Use the Right Equipment:


Choose barbless hooks to reduce harm to the fish and facilitate easy hook removal. When landing the trout, use a net with soft mesh or rubber nets. These nets are gentle on the fish's scales and protective slime, minimizing the risk of injury.


Keep the Fish in the Water:


Whenever possible, keep the trout submerged and keep the net in the water. Minimize the time the fish spends out of its natural environment to reduce stress and increase chance of survival. 


Handle the Fish with Care:


Wet your hands before touching the fish to avoid removing its protective slime layer. Dry hands can damage the trout's sensitive skin and immune system. Avoid squeezing a fish tightly and instead cradle the trout gently supporting its weight. When lifting the fish out of the water, hold it horizontally to minimize stress on its body. Do not lip it like a bass, the bone structure of the jaw is different and you will do damage to the trout.

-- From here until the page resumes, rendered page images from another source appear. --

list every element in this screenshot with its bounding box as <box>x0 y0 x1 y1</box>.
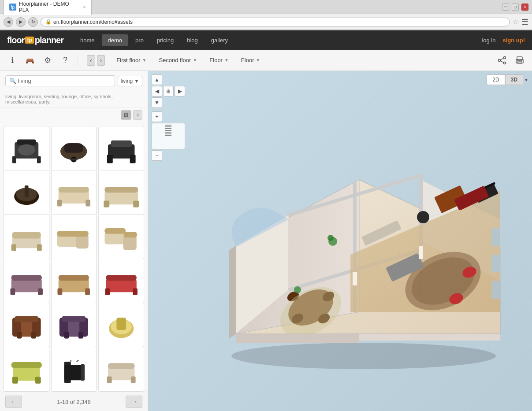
close-window-button[interactable]: × <box>521 4 528 11</box>
svg-rect-40 <box>37 244 42 251</box>
zoom-in-button[interactable]: + <box>152 111 162 122</box>
furniture-item-11[interactable] <box>51 258 97 304</box>
furniture-item-2[interactable] <box>51 126 97 172</box>
zoom-out-button[interactable]: − <box>152 150 162 161</box>
furniture-item-5[interactable] <box>51 170 97 216</box>
pan-up-button[interactable]: ▲ <box>152 74 162 85</box>
nav-gallery[interactable]: gallery <box>205 34 234 46</box>
furniture-item-12[interactable] <box>98 258 144 304</box>
login-link[interactable]: log in <box>482 37 495 44</box>
browser-tab[interactable]: fp Floorplanner - DEMO PLA × <box>4 0 92 15</box>
svg-rect-43 <box>57 231 89 237</box>
center-view-button[interactable]: ⊕ <box>163 86 174 96</box>
furniture-item-9[interactable] <box>98 214 144 260</box>
address-bar[interactable]: 🔒 en.floorplanner.com/demo#assets <box>41 18 510 26</box>
print-icon[interactable] <box>513 53 527 67</box>
close-icon[interactable]: × <box>83 4 86 10</box>
furniture-item-10[interactable] <box>4 258 49 304</box>
grid-view-button[interactable]: ⊞ <box>121 110 131 120</box>
svg-point-17 <box>18 144 35 156</box>
svg-rect-71 <box>78 332 83 338</box>
pan-up-row: ▲ <box>152 74 185 85</box>
furniture-item-3[interactable] <box>98 126 144 172</box>
furniture-item-8[interactable] <box>51 214 97 260</box>
svg-rect-58 <box>105 289 110 295</box>
svg-rect-76 <box>11 362 41 368</box>
svg-point-4 <box>504 56 506 59</box>
svg-rect-36 <box>133 201 139 207</box>
left-panel: 🔍 living ▼ living, livingroom, seating, … <box>0 71 148 411</box>
view-toggle: ⊞ ≡ <box>0 107 148 122</box>
svg-rect-64 <box>17 332 22 338</box>
help-icon[interactable]: ? <box>58 53 72 67</box>
furniture-item-14[interactable] <box>51 302 97 348</box>
svg-rect-63 <box>15 316 38 322</box>
signup-link[interactable]: sign up! <box>502 37 525 44</box>
maximize-button[interactable]: □ <box>512 4 519 11</box>
pagination: ← 1-18 of 2,348 → <box>0 392 148 411</box>
svg-line-83 <box>77 360 78 362</box>
zoom-slider[interactable] <box>152 123 185 149</box>
share-icon[interactable] <box>495 53 509 67</box>
svg-rect-19 <box>64 143 83 153</box>
furniture-item-15[interactable] <box>98 302 144 348</box>
svg-rect-51 <box>38 289 43 295</box>
bookmark-icon[interactable]: ☆ <box>513 18 519 26</box>
list-view-button[interactable]: ≡ <box>133 110 142 120</box>
svg-rect-24 <box>107 155 113 163</box>
second-floor-tab[interactable]: Second floor ▼ <box>154 54 201 66</box>
prev-floor-button[interactable]: ‹ <box>87 55 95 66</box>
nav-blog[interactable]: blog <box>181 34 204 46</box>
canvas-area[interactable]: ▲ ◀ ⊕ ▶ ▼ + <box>148 71 532 411</box>
svg-point-115 <box>327 235 334 241</box>
furniture-item-6[interactable] <box>98 170 144 216</box>
menu-icon[interactable]: ☰ <box>521 17 528 27</box>
forward-button[interactable]: ▶ <box>16 17 26 27</box>
svg-rect-39 <box>11 244 16 251</box>
furniture-item-7[interactable] <box>4 214 49 260</box>
nav-home[interactable]: home <box>74 34 101 46</box>
svg-marker-124 <box>359 334 500 341</box>
pan-right-button[interactable]: ▶ <box>175 86 185 96</box>
nav-pro[interactable]: pro <box>129 34 150 46</box>
search-input[interactable] <box>18 78 111 84</box>
search-category-dropdown[interactable]: living ▼ <box>118 76 142 86</box>
svg-rect-35 <box>104 201 109 207</box>
settings-icon[interactable]: ⚙ <box>41 53 55 67</box>
category-label: living <box>121 78 133 84</box>
second-floor-label: Second floor <box>159 57 191 63</box>
svg-rect-50 <box>10 289 15 295</box>
info-icon[interactable]: ℹ <box>5 53 19 67</box>
2d-view-button[interactable]: 2D <box>487 74 505 85</box>
furniture-item-4[interactable] <box>4 170 49 216</box>
svg-rect-85 <box>108 363 134 369</box>
3d-view-button[interactable]: 3D <box>505 74 523 85</box>
furniture-item-17[interactable] <box>51 346 97 392</box>
reload-button[interactable]: ↻ <box>28 17 38 27</box>
pan-down-button[interactable]: ▼ <box>152 97 162 108</box>
furniture-item-13[interactable] <box>4 302 49 348</box>
back-button[interactable]: ◀ <box>4 17 13 27</box>
floor-navigation: ‹ › <box>87 55 105 66</box>
logo-icon: fp <box>25 37 33 44</box>
floor-tab-3[interactable]: Floor ▼ <box>205 54 233 66</box>
furniture-item-18[interactable] <box>98 346 144 392</box>
floor-tab-3-arrow: ▼ <box>224 58 229 63</box>
minimize-button[interactable]: ─ <box>502 4 509 11</box>
pan-left-button[interactable]: ◀ <box>152 86 162 96</box>
floor-tab-4[interactable]: Floor ▼ <box>237 54 265 66</box>
next-page-button[interactable]: → <box>126 396 142 408</box>
nav-pricing[interactable]: pricing <box>151 34 180 46</box>
main-layout: 🔍 living ▼ living, livingroom, seating, … <box>0 71 532 411</box>
furniture-item-1[interactable] <box>4 126 49 172</box>
svg-rect-3 <box>27 59 33 60</box>
first-floor-tab[interactable]: First floor ▼ <box>112 54 151 66</box>
3d-dropdown-arrow[interactable]: ▼ <box>524 78 528 82</box>
furniture-item-16[interactable] <box>4 346 49 392</box>
svg-rect-31 <box>57 200 62 207</box>
furniture-icon[interactable] <box>23 53 37 67</box>
prev-page-button[interactable]: ← <box>5 396 22 408</box>
next-floor-button[interactable]: › <box>97 55 105 66</box>
nav-demo[interactable]: demo <box>102 34 129 46</box>
floor-tab-3-label: Floor <box>209 57 223 63</box>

Remove the Hook Efficiently:


Use forceps or hemostats to remove the hook from the fish's mouth gently. Be patient during this process, taking care not to harm the delicate gills. If possible, do this without removing it from the water. I grab the hook near the eye with my forceps and simply flip it upside down. This allows the water to handle the weight of the fish, not me. 


Revive the Fish:


If the trout appears exhausted, hold it in the water, facing the current, to allow water to flow over its gills. This helps the fish regain strength before release. Always hold the fish with it's head into the current and do not move it back and forth, gills only work in one direction. Large fish caught after a long struggle might take a while to revive. Land fish quickly as possible, and get it back into the water as quickly as possible, too.


Release the Fish Properly:


Once the trout is ready to swim away, gently release it into the water. Support the fish until it swims away on its own. Be patient; some fish may need a moment to fully recover. Big trout I've caught sometimes stay right next to you as they recover as you provide a break in the current. 

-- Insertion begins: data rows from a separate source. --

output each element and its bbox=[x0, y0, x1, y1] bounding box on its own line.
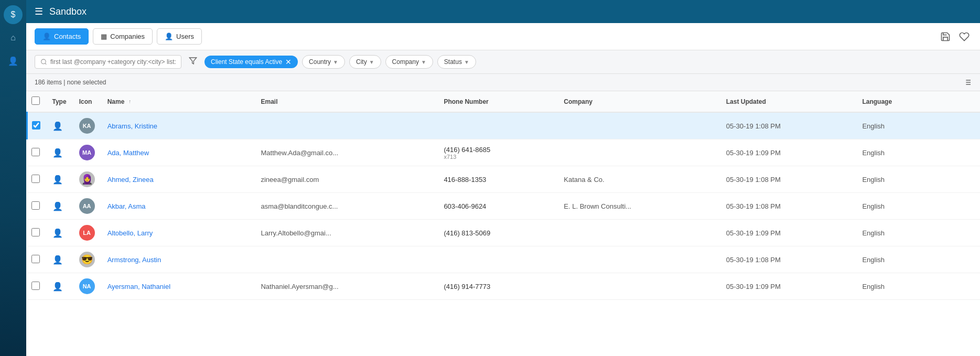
row-checkbox-cell[interactable] bbox=[27, 193, 46, 220]
avatar-cell: MA bbox=[73, 139, 101, 166]
status-dropdown-arrow: ▼ bbox=[464, 59, 469, 65]
country-filter-dropdown[interactable]: Country ▼ bbox=[302, 55, 345, 69]
icon-column-header[interactable]: Icon bbox=[73, 91, 101, 112]
toolbar-right bbox=[938, 29, 972, 44]
actions-cell: ✏ bbox=[942, 193, 980, 220]
menu-icon[interactable]: ☰ bbox=[35, 6, 43, 17]
type-column-header[interactable]: Type bbox=[46, 91, 73, 112]
city-filter-dropdown[interactable]: City ▼ bbox=[349, 55, 381, 69]
company-cell: E. L. Brown Consulti... bbox=[557, 193, 719, 220]
name-cell: Ahmed, Zineea bbox=[101, 166, 255, 193]
table-body: 👤 KA Abrams, Kristine 05-30-19 1:08 PM E… bbox=[27, 112, 981, 300]
contact-name-link[interactable]: Ada, Matthew bbox=[107, 149, 149, 157]
row-checkbox-cell[interactable] bbox=[27, 166, 46, 193]
email-cell bbox=[254, 112, 437, 139]
type-cell: 👤 bbox=[46, 193, 73, 220]
company-cell bbox=[557, 246, 719, 273]
company-cell bbox=[557, 220, 719, 246]
row-select-checkbox[interactable] bbox=[32, 121, 40, 130]
toolbar-left: 👤 Contacts ▦ Companies 👤 Users bbox=[35, 28, 202, 45]
person-type-icon: 👤 bbox=[52, 175, 63, 184]
contact-name-link[interactable]: Ahmed, Zineea bbox=[107, 176, 154, 184]
avatar-cell: 🧕 bbox=[73, 166, 101, 193]
remove-filter-button[interactable]: ✕ bbox=[285, 58, 292, 66]
last-updated-column-header[interactable]: Last Updated bbox=[720, 91, 856, 112]
avatar-cell: LA bbox=[73, 220, 101, 246]
name-cell: Altobello, Larry bbox=[101, 220, 255, 246]
avatar-cell: AA bbox=[73, 193, 101, 220]
email-cell: zineea@gmail.com bbox=[254, 166, 437, 193]
top-header: ☰ Sandbox bbox=[26, 0, 980, 23]
select-all-checkbox[interactable] bbox=[31, 96, 40, 105]
table-row: 👤 MA Ada, Matthew Matthew.Ada@gmail.co..… bbox=[27, 139, 981, 166]
email-cell bbox=[254, 246, 437, 273]
avatar: NA bbox=[79, 278, 95, 294]
email-column-header[interactable]: Email bbox=[254, 91, 437, 112]
sidebar-person-icon[interactable]: 👤 bbox=[4, 51, 23, 70]
row-select-checkbox[interactable] bbox=[31, 175, 40, 183]
last-updated-cell: 05-30-19 1:08 PM bbox=[720, 193, 856, 220]
contact-name-link[interactable]: Akbar, Asma bbox=[107, 202, 146, 210]
sidebar-home-icon[interactable]: ⌂ bbox=[4, 28, 23, 47]
actions-cell: ✏ bbox=[942, 246, 980, 273]
column-settings-icon[interactable] bbox=[963, 78, 972, 87]
row-checkbox-cell[interactable] bbox=[27, 246, 46, 273]
company-dropdown-arrow: ▼ bbox=[421, 59, 426, 65]
avatar-cell: KA bbox=[73, 112, 101, 139]
phone-cell bbox=[437, 112, 557, 139]
sidebar-dollar-icon[interactable]: $ bbox=[4, 5, 23, 24]
phone-number: (416) 813-5069 bbox=[444, 229, 490, 237]
company-filter-dropdown[interactable]: Company ▼ bbox=[385, 55, 433, 69]
avatar: MA bbox=[79, 145, 95, 160]
companies-button[interactable]: ▦ Companies bbox=[93, 28, 153, 45]
row-checkbox-cell[interactable] bbox=[27, 273, 46, 300]
person-type-icon: 👤 bbox=[52, 282, 63, 291]
phone-number: 603-406-9624 bbox=[444, 202, 486, 210]
language-cell: English bbox=[856, 220, 942, 246]
avatar: KA bbox=[79, 118, 95, 134]
contact-name-link[interactable]: Altobello, Larry bbox=[107, 229, 153, 237]
avatar: LA bbox=[79, 225, 95, 241]
users-button[interactable]: 👤 Users bbox=[157, 28, 202, 45]
row-select-checkbox[interactable] bbox=[31, 255, 40, 263]
table-row: 👤 🧕 Ahmed, Zineea zineea@gmail.com 416-8… bbox=[27, 166, 981, 193]
name-column-header[interactable]: Name ↑ bbox=[101, 91, 255, 112]
row-checkbox-cell[interactable] bbox=[27, 112, 46, 139]
contacts-table: Type Icon Name ↑ Email bbox=[26, 91, 980, 300]
row-select-checkbox[interactable] bbox=[31, 148, 40, 156]
row-checkbox-cell[interactable] bbox=[27, 220, 46, 246]
search-input[interactable] bbox=[50, 58, 176, 66]
email-cell: Matthew.Ada@gmail.co... bbox=[254, 139, 437, 166]
row-select-checkbox[interactable] bbox=[31, 282, 40, 290]
email-cell: Nathaniel.Ayersman@g... bbox=[254, 273, 437, 300]
row-select-checkbox[interactable] bbox=[31, 228, 40, 236]
filter-bar: Client State equals Active ✕ Country ▼ C… bbox=[26, 50, 980, 74]
avatar: 🧕 bbox=[79, 171, 95, 187]
person-type-icon: 👤 bbox=[52, 148, 63, 157]
last-updated-cell: 05-30-19 1:09 PM bbox=[720, 220, 856, 246]
language-column-header[interactable]: Language bbox=[856, 91, 942, 112]
person-type-icon: 👤 bbox=[52, 229, 63, 238]
contact-name-link[interactable]: Abrams, Kristine bbox=[107, 122, 157, 130]
type-cell: 👤 bbox=[46, 139, 73, 166]
avatar: AA bbox=[79, 198, 95, 214]
type-cell: 👤 bbox=[46, 220, 73, 246]
status-filter-dropdown[interactable]: Status ▼ bbox=[437, 55, 476, 69]
phone-column-header[interactable]: Phone Number bbox=[437, 91, 557, 112]
row-checkbox-cell[interactable] bbox=[27, 139, 46, 166]
select-all-header[interactable] bbox=[27, 91, 46, 112]
phone-ext: x713 bbox=[444, 154, 551, 160]
svg-point-0 bbox=[41, 59, 46, 64]
search-box[interactable] bbox=[35, 55, 181, 69]
contact-name-link[interactable]: Armstrong, Austin bbox=[107, 256, 161, 264]
favorite-button[interactable] bbox=[957, 29, 972, 44]
contact-name-link[interactable]: Ayersman, Nathaniel bbox=[107, 283, 170, 290]
table-row: 👤 NA Ayersman, Nathaniel Nathaniel.Ayers… bbox=[27, 273, 981, 300]
save-button[interactable] bbox=[938, 29, 953, 44]
company-cell bbox=[557, 273, 719, 300]
row-select-checkbox[interactable] bbox=[31, 201, 40, 210]
email-cell: Larry.Altobello@gmai... bbox=[254, 220, 437, 246]
contacts-button[interactable]: 👤 Contacts bbox=[35, 28, 89, 45]
filter-funnel-button[interactable] bbox=[186, 55, 200, 69]
company-column-header[interactable]: Company bbox=[557, 91, 719, 112]
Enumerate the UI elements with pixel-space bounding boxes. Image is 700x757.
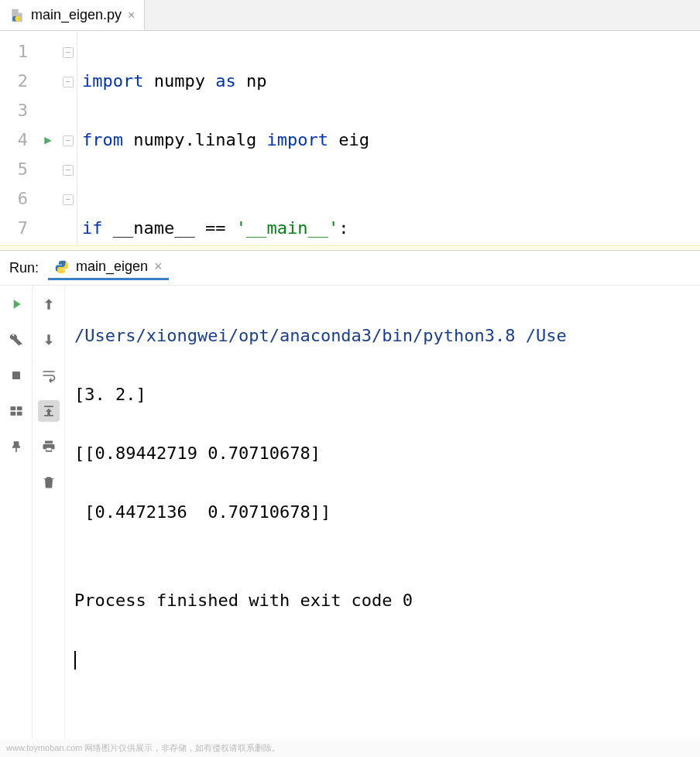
line-number: 1 [0,37,28,67]
run-tool-window: Run: main_eigen × [0,250,700,739]
layout-icon[interactable] [5,400,27,422]
interpreter-path: /Users/xiongwei/opt/anaconda3/bin/python… [74,326,567,345]
fold-gutter: − − − − − − [59,31,77,245]
down-arrow-icon[interactable] [38,329,60,351]
svg-rect-2 [12,372,20,379]
code-content[interactable]: import numpy as np from numpy.linalg imp… [77,31,700,245]
line-number: 4 [0,125,28,155]
cursor [74,651,76,670]
python-icon [54,259,70,275]
up-arrow-icon[interactable] [38,293,60,315]
print-icon[interactable] [38,436,60,457]
line-number: 6 [0,184,28,214]
output-line: [[0.89442719 0.70710678] [74,439,691,468]
fold-icon[interactable]: − [63,77,74,87]
console-output[interactable]: /Users/xiongwei/opt/anaconda3/bin/python… [65,286,700,739]
trash-icon[interactable] [38,471,60,493]
svg-rect-4 [16,406,22,410]
editor-tab-bar: main_eigen.py × [0,0,700,31]
tab-filename: main_eigen.py [31,7,122,23]
output-line: [3. 2.] [74,380,691,409]
run-toolbar-primary [0,286,33,739]
rerun-button[interactable] [5,293,27,315]
output-line: Process finished with exit code 0 [74,586,691,615]
svg-point-1 [15,15,21,21]
line-number-gutter: 1 2 3 4 5 6 7 8 9 10 11 [0,31,37,245]
fold-icon[interactable]: − [63,135,74,146]
line-number: 2 [0,67,28,96]
editor-tab[interactable]: main_eigen.py × [0,0,145,30]
soft-wrap-icon[interactable] [38,365,60,386]
svg-rect-3 [10,406,15,410]
fold-icon[interactable]: − [63,165,74,176]
fold-icon[interactable]: − [63,47,74,58]
close-icon[interactable]: × [128,9,135,22]
run-toolbar-secondary [33,286,65,739]
svg-rect-5 [10,412,15,416]
stop-button[interactable] [5,365,27,386]
run-tab-name: main_eigen [76,259,148,275]
line-number: 5 [0,155,28,184]
close-icon[interactable]: × [154,259,163,275]
python-file-icon [9,8,25,23]
line-number: 3 [0,96,28,125]
run-gutter: ▶ [37,31,59,245]
line-number: 7 [0,214,28,243]
output-line: [0.4472136 0.70710678]] [74,498,691,527]
run-panel-title: Run: [9,260,39,276]
run-line-icon[interactable]: ▶ [37,125,59,155]
wrench-icon[interactable] [5,329,27,351]
footer-watermark: www.toymoban.com 网络图片仅供展示，非存储，如有侵权请联系删除。 [0,739,700,757]
pin-icon[interactable] [5,436,27,457]
svg-rect-6 [16,412,22,416]
run-panel-header: Run: main_eigen × [0,251,700,286]
scroll-to-end-icon[interactable] [38,400,60,422]
code-editor[interactable]: 1 2 3 4 5 6 7 8 9 10 11 ▶ − − − − − − im… [0,31,700,245]
fold-icon[interactable]: − [63,194,74,205]
run-config-tab[interactable]: main_eigen × [48,255,169,280]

Environmental Considerations:


Pay attention to water temperature, environmental conditions,  and fishing reports. Trout are more vulnerable in warm water and low flows, so it's crucial to minimize stress during hot weather. Mortality rates soar in the summertime, even if fish are released unharmed. The stress to fish makes many anglers hang up trout fishing in the Summer months in Virginia. 

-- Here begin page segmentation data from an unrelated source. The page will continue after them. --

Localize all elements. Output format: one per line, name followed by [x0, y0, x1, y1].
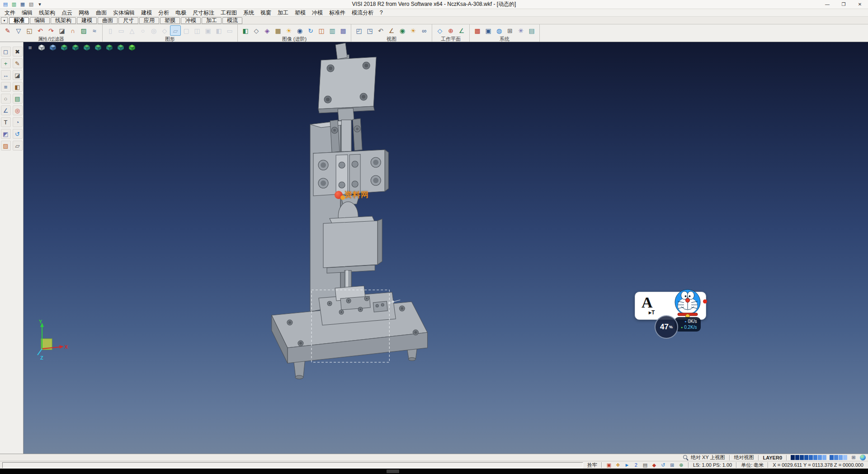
menu-item[interactable]: 编辑 [19, 9, 36, 16]
ribbon-tab[interactable]: 冲模 [181, 17, 201, 24]
view-light-icon[interactable]: ☀ [408, 25, 419, 36]
snap-lock-label[interactable]: 拴牢 [585, 462, 599, 469]
windows-taskbar[interactable] [0, 469, 868, 474]
cylinder-primitive-icon[interactable]: ▯ [105, 25, 116, 36]
sketch-icon[interactable]: ✎ [13, 58, 23, 68]
globe-settings-icon[interactable]: ◍ [494, 25, 505, 36]
menu-item[interactable]: 尺寸标注 [189, 9, 217, 16]
sphere-primitive-icon[interactable]: ○ [137, 25, 148, 36]
match-properties-icon[interactable]: ≈ [89, 25, 100, 36]
render-globe-icon[interactable] [860, 455, 866, 460]
copy-attributes-icon[interactable]: ◱ [24, 25, 35, 36]
zoom-all-icon[interactable]: ◰ [354, 25, 364, 36]
shell-icon[interactable]: ◫ [192, 25, 203, 36]
box-primitive-icon[interactable]: ▭ [116, 25, 127, 36]
menu-item[interactable]: 文件 [1, 9, 19, 16]
ribbon-tab[interactable]: 标准 [9, 17, 29, 24]
menu-item[interactable]: 分析 [155, 9, 172, 16]
print-icon[interactable]: ▧ [27, 1, 35, 8]
measure-view-icon[interactable]: ∠ [386, 25, 397, 36]
pattern-icon[interactable]: ▣ [203, 25, 213, 36]
hatch-icon[interactable]: ▨ [1, 141, 11, 151]
plunger-rod[interactable] [344, 270, 351, 289]
ribbon-tab[interactable]: 应用 [139, 17, 159, 24]
selection-magnet-icon[interactable]: ∩ [67, 25, 78, 36]
ribbon-tab[interactable]: 模流 [222, 17, 242, 24]
scale-label[interactable]: LS: 1.00 PS: 1.00 [691, 462, 734, 468]
menu-item[interactable]: 视窗 [257, 9, 274, 16]
preferences-icon[interactable]: ✳ [515, 25, 526, 36]
layer-color-bar[interactable] [791, 455, 827, 460]
snap-target-icon[interactable]: ◎ [13, 105, 23, 115]
close-button[interactable]: ✕ [852, 0, 868, 9]
clamp-body[interactable] [313, 150, 388, 196]
view-mode-label[interactable]: 绝对 XY 上视图 [689, 454, 727, 461]
save-icon[interactable]: ▦ [19, 1, 27, 8]
view-axo-left-icon[interactable] [104, 43, 114, 52]
second-view-icon[interactable]: 2 [632, 462, 640, 469]
cad-model[interactable] [24, 42, 868, 454]
visual-check-icon[interactable]: ◉ [397, 25, 408, 36]
view-iso-icon[interactable] [36, 43, 47, 52]
view-left-icon[interactable] [81, 43, 92, 52]
view-back-icon[interactable] [70, 43, 80, 52]
workplane-origin-icon[interactable]: ⊕ [445, 25, 456, 36]
undo-icon[interactable]: ↶ [35, 25, 46, 36]
pan-icon[interactable]: ↔ [1, 70, 11, 80]
extrude-icon[interactable]: ◇ [159, 25, 170, 36]
search-icon[interactable] [683, 455, 687, 459]
delete-entity-icon[interactable]: ✖ [13, 47, 23, 57]
revolve-icon[interactable]: ▱ [170, 25, 181, 36]
sheet-icon[interactable]: ▱ [13, 141, 23, 151]
wireframe-view-icon[interactable]: ◇ [251, 25, 262, 36]
sweep-icon[interactable]: ▢ [181, 25, 192, 36]
viewport-menu-icon[interactable]: ≡ [25, 43, 35, 52]
camera-icon[interactable]: ◉ [294, 25, 305, 36]
cone-primitive-icon[interactable]: △ [127, 25, 137, 36]
solid-box-icon[interactable]: ◧ [13, 82, 23, 92]
view-front-icon[interactable] [59, 43, 69, 52]
active-layer-label[interactable]: LAYER0 [761, 455, 784, 460]
torus-primitive-icon[interactable]: ◎ [148, 25, 159, 36]
capture-icon[interactable]: ▣ [605, 462, 613, 469]
translate-icon[interactable]: + [1, 58, 11, 68]
previous-view-icon[interactable]: ↶ [375, 25, 386, 36]
layers-icon[interactable]: ≡ [1, 82, 11, 92]
attribute-filter-icon[interactable]: ▽ [13, 25, 24, 36]
render-quality-icon[interactable]: ❖ [614, 462, 622, 469]
menu-item[interactable]: 标准件 [326, 9, 349, 16]
system-monitor-icon[interactable]: ▣ [483, 25, 494, 36]
minimize-button[interactable]: — [819, 0, 835, 9]
light-settings-icon[interactable]: ☀ [283, 25, 294, 36]
view-right-icon[interactable] [93, 43, 103, 52]
view-axo-right-icon[interactable] [115, 43, 126, 52]
menu-item[interactable]: 线架构 [36, 9, 58, 16]
zoom-select-icon[interactable]: ◻ [1, 47, 11, 57]
angle-measure-icon[interactable]: ∠ [1, 105, 11, 115]
depth-color-bar[interactable] [830, 455, 848, 460]
color-table-icon[interactable]: ▩ [472, 25, 483, 36]
clamp-clevis[interactable] [330, 118, 362, 152]
menu-item[interactable]: 实体编辑 [110, 9, 138, 16]
cylinder-icon[interactable]: ○ [1, 94, 11, 104]
ribbon-tab[interactable]: 建模 [77, 17, 97, 24]
shade-mode-icon[interactable]: ◩ [1, 129, 11, 139]
menu-item[interactable]: 曲面 [93, 9, 110, 16]
qat-dropdown-icon[interactable]: ▾ [36, 1, 44, 8]
regen-icon[interactable]: ↺ [659, 462, 667, 469]
ribbon-tab[interactable]: 尺寸 [118, 17, 138, 24]
erase-icon[interactable]: ◪ [13, 70, 23, 80]
tab-dropdown-button[interactable]: ▾ [1, 17, 8, 24]
hidden-line-icon[interactable]: ◈ [262, 25, 273, 36]
menu-item[interactable]: 系统 [240, 9, 257, 16]
modify-attributes-icon[interactable]: ✎ [2, 25, 13, 36]
absolute-view-label[interactable]: 绝对视图 [732, 454, 756, 461]
ribbon-tab[interactable]: 曲面 [98, 17, 118, 24]
image-settings-icon[interactable]: ▩ [338, 25, 349, 36]
menu-item[interactable]: 工程图 [217, 9, 240, 16]
ribbon-tab[interactable]: 加工 [202, 17, 222, 24]
clamp-top-plate[interactable] [318, 43, 376, 121]
dynamic-rotate-icon[interactable]: ↻ [305, 25, 316, 36]
grid-settings-icon[interactable]: ⊞ [505, 25, 515, 36]
workplane-align-icon[interactable]: ∠ [456, 25, 467, 36]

Practice Catch and Release Ethically:


Familiarize yourself with the regulations and guidelines for the fishery you're in. Be aware of bag limits and size restrictions to ensure you're conserving fish populations. If you are planning to catch and release a trout, but find that it is bleeding or injured, it's okay, it happens. Fly fishing has the lowest rate of gut and foul hooking fish, but it does occur. Consider taking the fish home if it is within the legal limit.


Avoid Overfishing:


If you catch enough fish for the day, consider stopping to conserve the population and avoid overfishing. Angling pressure is still stressful for fish, and can negatively effect the fishery and those fishing after you.


Return Wild Fish:


Whenever possible, return wild trout to their natural environment. These fish contribute to the overall health and genetic diversity of the population. Virginia has plenty of river and streams they stock, and many are put and take fisheries. If you want to keep fish, consider these locations and avoid fishing wild trout waters.


Lee Wulff's Principle:


Renowned angler Lee Wulff once said, "A game fish is too valuable to be caught only once." Keep this in mind as you release trout and strive to preserve their populations.

By adhering to these catch and release tips and handling trout with care, fly fishermen and anglers can play a crucial role in the conservation of these remarkable game fish.


Responsible catch and release practices are essential for maintaining healthy fish populations and ensuring that future generations of anglers can continue to experience the joy of trout fishing in their natural habitats. Let's protect our beloved trout and the environments they call home for generations to come.